System Architecture
Overview
The Observability Benchmarking project is designed as a modular, cloud-native system that demonstrates modern software engineering practices. The architecture follows a layered approach with clear separation of concerns.
Architectural Principles
1. Cloud-Native Design
- Containerization First: Every component runs in a container for consistency and portability
- Declarative Configuration: Infrastructure defined as code using Docker Compose
- 12-Factor App Compliance: Configuration via environment variables, stateless services, port binding
2. Observability-First Approach
- Telemetry from Day One: All services instrumented with OpenTelemetry from the start
- Comprehensive Coverage: Logs, metrics, traces, and profiles collected for every service
- Correlation: Ability to correlate data across all telemetry signals
3. Performance Engineering
- Reproducible Benchmarks: Fixed-rate load generation with deterministic results
- Resource Isolation: CPU and memory limits ensure fair comparisons
- Statistical Rigor: Multiple runs and warm-up periods for accurate measurements
System Components
Load Generation Layer
wrk2 - HTTP benchmarking tool providing constant-throughput load generation
- Deterministic rate limiting (requests per second)
- Latency distribution tracking
- Configurable connection pooling
- Thread-based concurrency control
Service Layer
REST Services - Multiple implementations for comparison
- Spring Boot 4.0 (JVM and Native)
- Platform threads (traditional thread pool)

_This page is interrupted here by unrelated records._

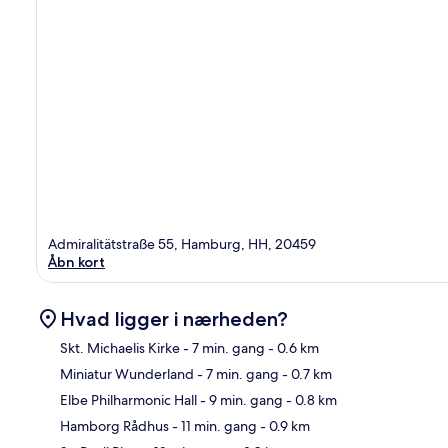
Admiralitätstraße 55, Hamburg, HH, 20459
Åbn kort
Hvad ligger i nærheden?
Skt. Michaelis Kirke
- 7 min. gang
- 0.6 km
Miniatur Wunderland
- 7 min. gang
- 0.7 km
Kor
Elbe Philharmonic Hall
- 9 min. gang
- 0.8 km
Hamborg Rådhus
- 11 min. gang
- 0.9 km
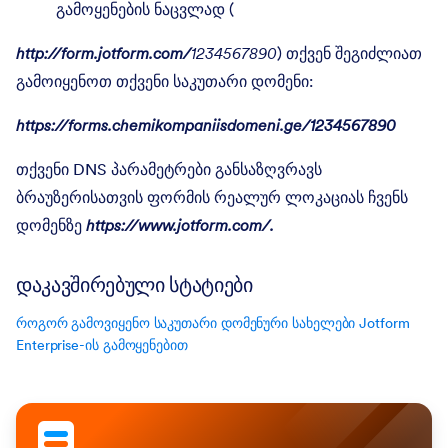
გამოყენების ნაცვლად (
http://form.jotform.com/
1234567890
) თქვენ შეგიძლიათ
გამოიყენოთ თქვენი საკუთარი დომენი:
https://forms.chemikompaniisdomeni.ge/1234567890
თქვენი DNS პარამეტრები განსაზღვრავს
ბრაუზერისათვის ფორმის რეალურ ლოკაციას ჩვენს
დომენზე
https://www.jotform.com/.
დაკავშირებული სტატიები
როგორ გამოვიყენო საკუთარი დომენური სახელები Jotform
Enterprise-ის გამოყენებით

- Virtual threads (Project Loom)
- Reactive (WebFlux)
- Quarkus 3.30 (JVM and Native)
- Platform threads
- Virtual threads
- Reactive (Mutiny)
- Go 1.25
- Fiber framework
Service Characteristics:
- Simple cache retrieval workload (Caffeine)
- Non-blocking I/O where applicable
- OpenTelemetry instrumentation
- Health check endpoints
- Configurable heap and thread settings
Collection Layer
Grafana Alloy - OpenTelemetry collector and distributor
- OTLP receiver (gRPC and HTTP)
- Batch processing for efficiency
- Service discovery
- eBPF-based profiling
Pyroscope Java Agent - Profiling agent for JVM services
- CPU profiling
- Allocation profiling
- Lock contention detection
- Integration with OpenTelemetry traces
Storage Layer
Loki - Log aggregation system
- Label-based indexing
- Efficient log storage
- LogQL query language
- Integration with Grafana
Tempo - Distributed tracing backend
- Trace ID-based storage
- TraceQL query language
- Tag-based search
- Trace-to-metrics correlation
Mimir - Metrics storage (Prometheus-compatible)
- Long-term metric storage
- PromQL query engine
- High-cardinality support
- Exemplar support
Pyroscope - Continuous profiling storage
- Flame graph generation
- Profile aggregation
- Tag-based filtering
- Profile-to-trace correlation
Visualization Layer
Grafana - Unified observability platform
- Dashboard provisioning
- Data source configuration
- Explore interface
- Alerting (future)
Data Flow
Telemetry Pipeline
Service → OpenTelemetry SDK → OTLP/gRPC → Alloy → {Loki, Tempo, Mimir}
↓
Pyroscope
↓
Grafana
Profiling Pipeline (Java)
JVM Service → Pyroscope Agent → Pyroscope Server
↓
OpenTelemetry Context
↓
Alloy
eBPF Profiling Pipeline
Container → Alloy (eBPF) → Pyroscope Server
Network Architecture
Service Communication
- Services expose REST endpoints on configurable ports
- All services in the same Docker network
- Service discovery via Docker DNS
Observability Communication
- OTLP over gRPC (preferred, lower overhead)
- HTTP fallback for compatibility
- Push-based telemetry (services push to Alloy)
- Pull-based profiling (Pyroscope scrapes endpoints)
Resource Management
CPU Allocation
- Benchmarked services: 4 vCPU limit
- Observability stack: Unlimited (to avoid measurement bias)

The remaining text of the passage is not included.